EXERCISE |
Write the records out again, keeping each line exactly as it is.

:: DATA SECTION ::

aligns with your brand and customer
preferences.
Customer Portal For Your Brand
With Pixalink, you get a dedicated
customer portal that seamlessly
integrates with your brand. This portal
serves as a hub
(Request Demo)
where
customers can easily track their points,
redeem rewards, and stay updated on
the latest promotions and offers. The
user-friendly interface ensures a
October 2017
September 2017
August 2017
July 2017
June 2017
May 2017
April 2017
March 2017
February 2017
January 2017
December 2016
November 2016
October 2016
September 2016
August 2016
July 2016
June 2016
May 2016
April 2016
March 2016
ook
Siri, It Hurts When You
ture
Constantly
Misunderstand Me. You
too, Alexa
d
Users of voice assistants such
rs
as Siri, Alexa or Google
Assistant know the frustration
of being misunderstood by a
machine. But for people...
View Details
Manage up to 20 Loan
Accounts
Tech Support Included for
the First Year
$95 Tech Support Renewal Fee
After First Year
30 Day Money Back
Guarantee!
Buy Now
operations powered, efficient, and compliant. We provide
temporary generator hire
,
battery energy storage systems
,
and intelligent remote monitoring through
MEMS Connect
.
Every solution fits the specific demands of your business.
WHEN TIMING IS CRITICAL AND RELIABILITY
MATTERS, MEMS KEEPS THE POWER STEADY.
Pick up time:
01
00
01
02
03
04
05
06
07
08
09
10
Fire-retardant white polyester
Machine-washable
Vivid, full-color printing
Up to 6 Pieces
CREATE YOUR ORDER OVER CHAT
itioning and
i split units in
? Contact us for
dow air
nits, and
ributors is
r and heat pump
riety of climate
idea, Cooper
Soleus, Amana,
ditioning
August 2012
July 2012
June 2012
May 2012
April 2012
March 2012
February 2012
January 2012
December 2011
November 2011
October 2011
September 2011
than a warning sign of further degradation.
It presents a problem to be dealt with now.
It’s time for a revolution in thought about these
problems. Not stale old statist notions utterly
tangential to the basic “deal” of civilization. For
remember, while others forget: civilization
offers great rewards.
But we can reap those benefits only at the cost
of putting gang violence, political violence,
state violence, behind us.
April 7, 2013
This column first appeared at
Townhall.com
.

:::

RESULT OF THE EXERCISE |
aligns with your brand and customer
preferences.
Customer Portal For Your Brand
With Pixalink, you get a dedicated
customer portal that seamlessly
integrates with your brand. This portal
serves as a hub
(Request Demo)
where
customers can easily track their points,
redeem rewards, and stay updated on
the latest promotions and offers. The
user-friendly interface ensures a
October 2017
September 2017
August 2017
July 2017
June 2017
May 2017
April 2017
March 2017
February 2017
January 2017
December 2016
November 2016
October 2016
September 2016
August 2016
July 2016
June 2016
May 2016
April 2016
March 2016
ook
Siri, It Hurts When You
ture
Constantly
Misunderstand Me. You
too, Alexa
d
Users of voice assistants such
rs
as Siri, Alexa or Google
Assistant know the frustration
of being misunderstood by a
machine. But for people...
View Details
Manage up to 20 Loan
Accounts
Tech Support Included for
the First Year
$95 Tech Support Renewal Fee
After First Year
30 Day Money Back
Guarantee!
Buy Now
operations powered, efficient, and compliant. We provide
temporary generator hire
,
battery energy storage systems
,
and intelligent remote monitoring through
MEMS Connect
.
Every solution fits the specific demands of your business.
WHEN TIMING IS CRITICAL AND RELIABILITY
MATTERS, MEMS KEEPS THE POWER STEADY.
Pick up time:
01
00
01
02
03
04
05
06
07
08
09
10
Fire-retardant white polyester
Machine-washable
Vivid, full-color printing
Up to 6 Pieces
CREATE YOUR ORDER OVER CHAT
itioning and
i split units in
? Contact us for
dow air
nits, and
ributors is
r and heat pump
riety of climate
idea, Cooper
Soleus, Amana,
ditioning
August 2012
July 2012
June 2012
May 2012
April 2012
March 2012
February 2012
January 2012
December 2011
November 2011
October 2011
September 2011
than a warning sign of further degradation.
It presents a problem to be dealt with now.
It’s time for a revolution in thought about these
problems. Not stale old statist notions utterly
tangential to the basic “deal” of civilization. For
remember, while others forget: civilization
offers great rewards.
But we can reap those benefits only at the cost
of putting gang violence, political violence,
state violence, behind us.
April 7, 2013
This column first appeared at
Townhall.com
.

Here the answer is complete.